PURPOSE OF THE JOB: The primary purpose of this position is to improve the security posture of BBAHC through network monitoring, incident response, vulnerability management, security awareness, and compliance-related work. The IT Security Analyst functions as a key member of the IT security team responsible for safeguarding BBAHC’s information systems, networks, and data from cyber threats, attacks, and breaches.
This role focuses on reducing risks posed by cyber threats and actors by using the holistic approach prescribed in the NIST CSF (Cyber Security Framework). As part of the IT security team this position will help: Identify and analyze vulnerabilities, threats in current technology stack, Protect by recommending, installing, operating and maintaining, countermeasures, policies, procedures, and controls, Detect exploited vulnerabilities, by monitoring, analyzing, reporting and using utilities and applications (i.e. AV) in a proactive manner, Respond to security events, incidents, and breaches as directed by the CIO and governing policy and procedures, and Recover from service outages resulting from security related exploits.
Qualifications
- Bachelor's degree in Computer Science, Information Security, or a related field.

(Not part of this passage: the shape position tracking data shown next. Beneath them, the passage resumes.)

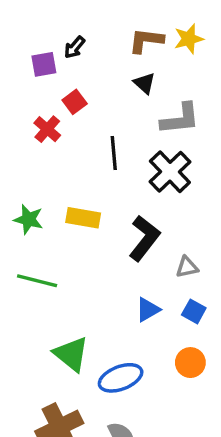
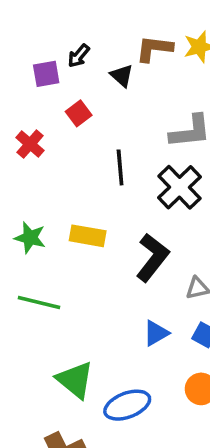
black triangle: (144, 83) -> (122, 76), moved
red cross: (47, 129) -> (30, 144), moved

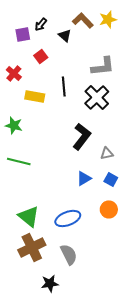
brown L-shape: (154, 49) -> (83, 20), turned 40
yellow rectangle: (88, 236) -> (35, 96), moved
green triangle: (75, 380) -> (29, 216), moved

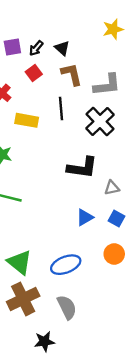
brown L-shape: (83, 20) -> (72, 74), moved, turned 30
black arrow: (41, 24) -> (36, 48), moved
black L-shape: (82, 136) -> (82, 168), turned 60

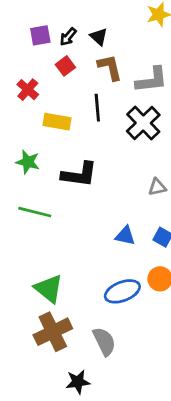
black L-shape: (82, 168) -> (79, 174), moved
gray triangle: (112, 188) -> (157, 187), moved
blue triangle: (85, 217) -> (125, 236), turned 42
blue ellipse: (66, 265) -> (122, 291), moved

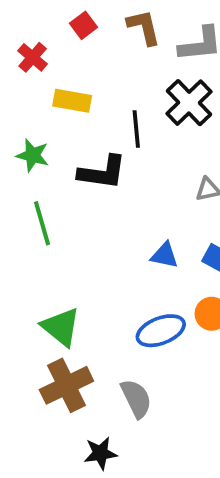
black line: (97, 108) -> (136, 129), moved
green line: (35, 212) -> (42, 223), turned 60

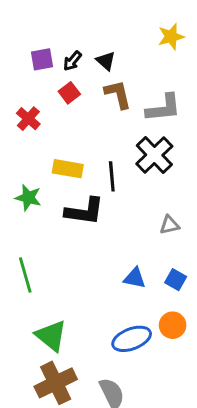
yellow rectangle: (72, 101) -> (68, 169), moved
green line: (42, 223) -> (25, 275), moved

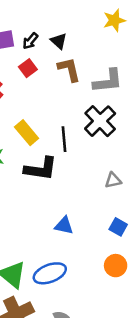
yellow rectangle: (68, 169) -> (27, 133), turned 40
blue triangle: (135, 278) -> (64, 226), moved
blue ellipse: (132, 339) -> (50, 273), moved

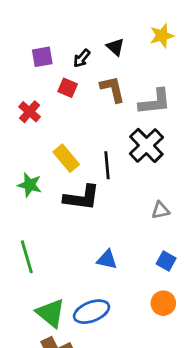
black arrow: (30, 41) -> (82, 58), moved
black triangle: (59, 41) -> (115, 47), moved
red square: (28, 68) -> (68, 88), turned -30

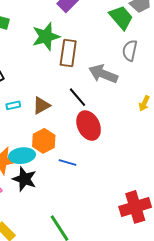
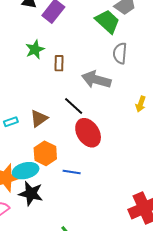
green star: (46, 36) -> (35, 49), size x0.7
brown rectangle: (68, 53) -> (59, 63), size x0.6

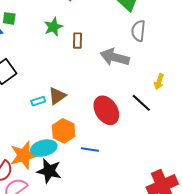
black line: (74, 106) -> (141, 103), moved
cyan rectangle: (11, 122) -> (38, 101), moved

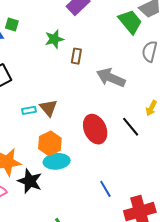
gray semicircle: (138, 31) -> (150, 51), moved
brown triangle: (57, 96) -> (48, 108), turned -42
cyan ellipse: (44, 148) -> (57, 161), moved
blue line: (90, 149) -> (105, 189), moved, turned 42

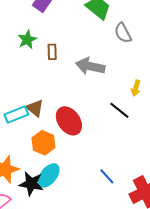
gray semicircle: (150, 51) -> (123, 33), turned -30
cyan rectangle: (29, 110) -> (16, 115), size x1.6
red ellipse: (95, 129) -> (69, 121), moved
cyan ellipse: (57, 161) -> (49, 175), moved, turned -35

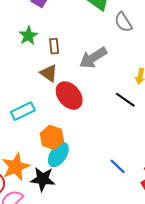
gray arrow: (90, 66) -> (93, 58), turned -40
brown triangle: (35, 108) -> (49, 73), moved
red ellipse: (69, 121) -> (69, 96), moved
cyan ellipse: (49, 175) -> (58, 155), moved

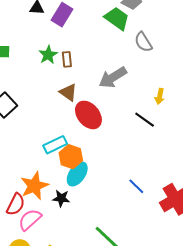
brown rectangle: (54, 46) -> (67, 59), moved
cyan rectangle: (23, 111) -> (55, 145), moved
black star: (43, 179) -> (61, 198), size x0.7

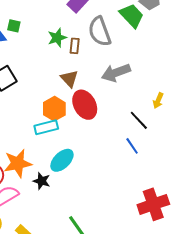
gray semicircle: (143, 42) -> (100, 32), moved, size x1.4
orange hexagon: (71, 157) -> (54, 109), moved
blue line: (136, 186) -> (132, 146), moved

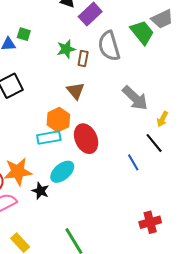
gray arrow: (116, 73) -> (135, 98), moved, turned -120
red ellipse: (85, 105) -> (86, 139), moved
black line: (139, 120) -> (154, 143), moved
red cross: (153, 204) -> (150, 222), size x0.7

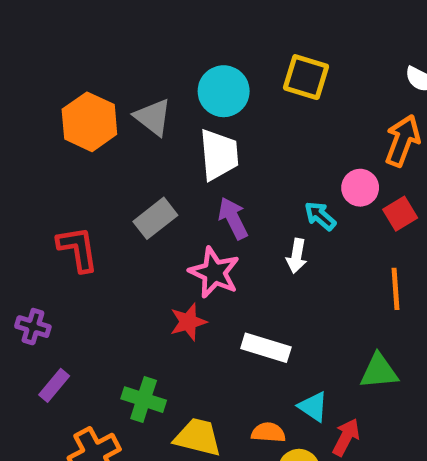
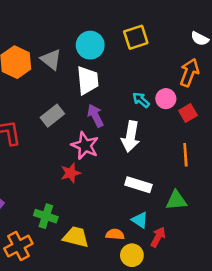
yellow square: (306, 77) -> (136, 37), turned -35
cyan arrow: (320, 216) -> (141, 100), moved
white arrow: (297, 256) -> (131, 136), size x1.6
white rectangle: (266, 348) -> (138, 185), moved

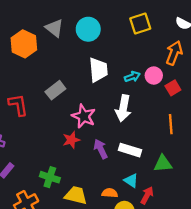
yellow square: (136, 37) -> (140, 24), moved
gray triangle: (51, 59) -> (54, 28), moved
white trapezoid: (88, 80) -> (98, 70), moved
cyan arrow: (141, 100) -> (132, 77), turned 119
purple arrow: (95, 116) -> (101, 149), moved

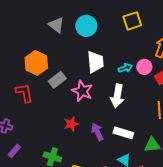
orange hexagon: (24, 44) -> (36, 63), moved
pink star: (84, 116) -> (82, 91), moved

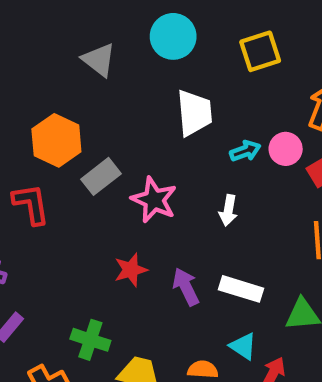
cyan circle: (86, 26) -> (173, 36), moved
white trapezoid: (95, 62) -> (194, 113), moved
white arrow: (117, 96) -> (228, 210), size x0.6

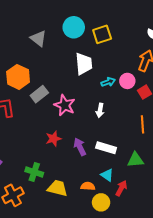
yellow square: (260, 51) -> (102, 34), moved

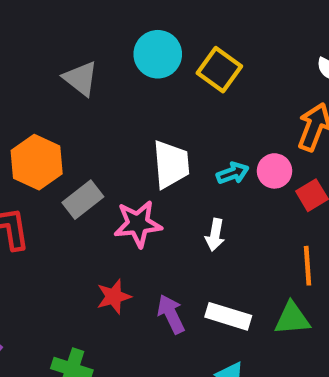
yellow square: (102, 34) -> (219, 70), turned -36
white trapezoid: (84, 64) -> (171, 164), moved
pink star: (65, 105) -> (138, 224), turned -30
green triangle: (135, 160) -> (292, 319), moved

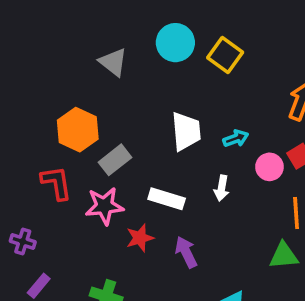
pink circle: (274, 171) -> (269, 167), moved
pink star: (138, 224) -> (104, 206), moved
white rectangle: (228, 316) -> (167, 199), moved

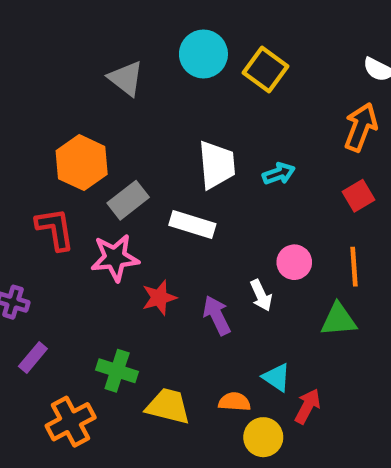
pink circle: (269, 167) -> (294, 262), moved
white arrow: (222, 188) -> (261, 295), moved, turned -35
white rectangle: (167, 199) -> (192, 225), moved

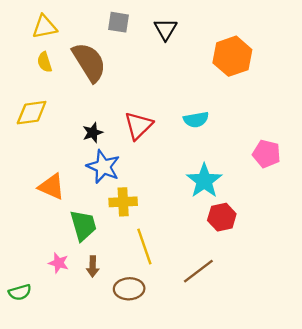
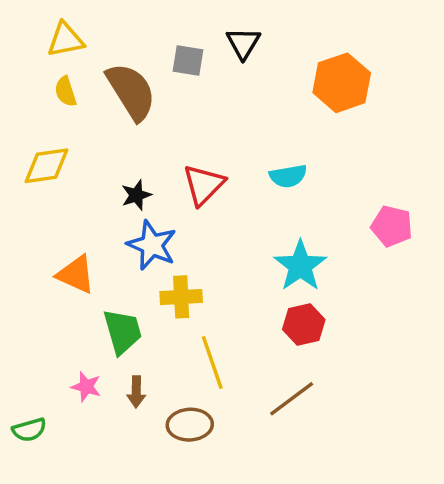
gray square: (119, 22) -> (188, 60), moved
red hexagon: (222, 217) -> (304, 325), moved

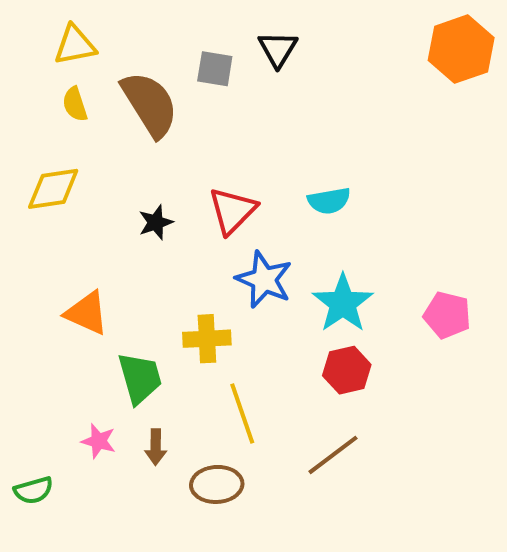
orange hexagon: (342, 83) -> (461, 49), moved
pink pentagon: (392, 226) -> (447, 315), moved
blue star: (152, 245) -> (264, 280), moved

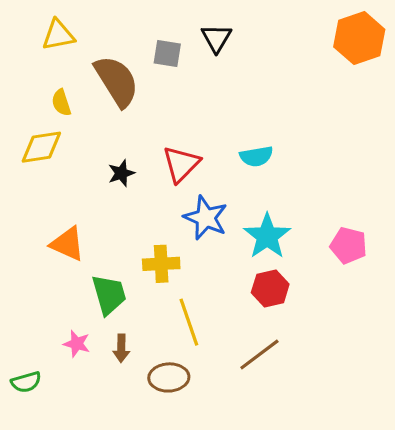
yellow semicircle: (75, 104) -> (61, 103), moved

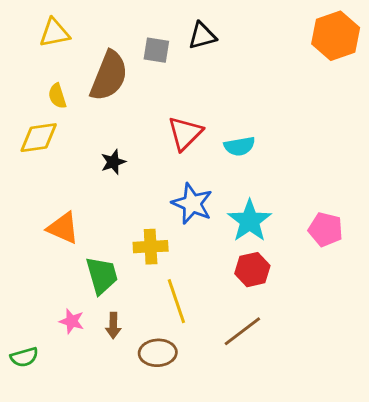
black triangle: (216, 38) -> (202, 36), turned 44
brown semicircle: (117, 81) -> (109, 76), turned 54
red triangle: (181, 164) -> (185, 133), moved

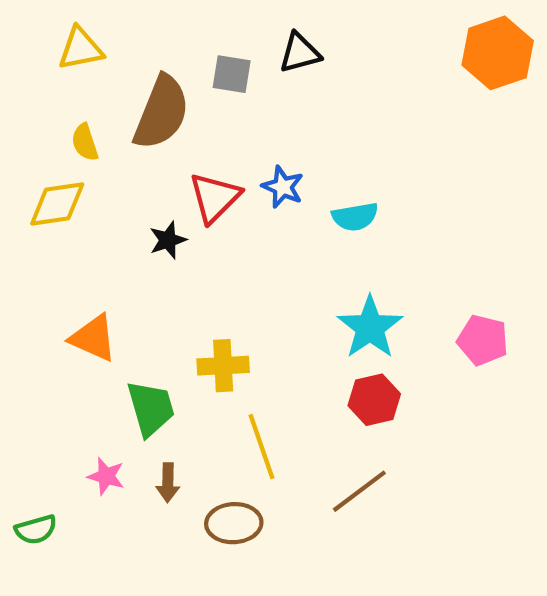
red triangle: (185, 133) -> (215, 198), moved
blue star: (192, 204) -> (283, 187), moved, size x0.7

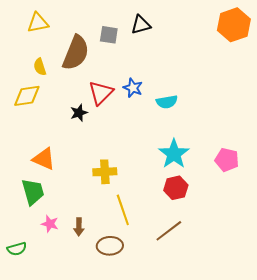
green trapezoid: (151, 408) -> (33, 192), moved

- Professional certifications such as CompTIA Security+, CISSP, or CISM are advantageous.
- At least three years of experience in IT security roles, with progressive responsibilities and hands-on experience in security operations. Experience in a health care setting highly desired.
- Familiarity with security frameworks (e.g., NIST CSF and others, ISO 27001) and regulatory compliance requirements (e.g., GDPR, HIPAA).
- Proficiency in using SIEM tools, vulnerability scanners, and other security technologies. Stellar Cyber, SecPOD, AutoElevate, Varonis, Duo Security, Proofpoint, KnowBe4, Cylance, MS Azure/ATP, Cisco Meraki firewall experience are advantageous.
- Strong analytical and problem-solving skills, with the ability to investigate and resolve complex security incidents.
- Excellent communication and interpersonal skills for collaborating with cross-functional teams and stakeholders.
- Applied knowledge of networking protocols, systems administration, and application security best practices.
- Demonstrated understanding of cloud security concepts and practices is a plus.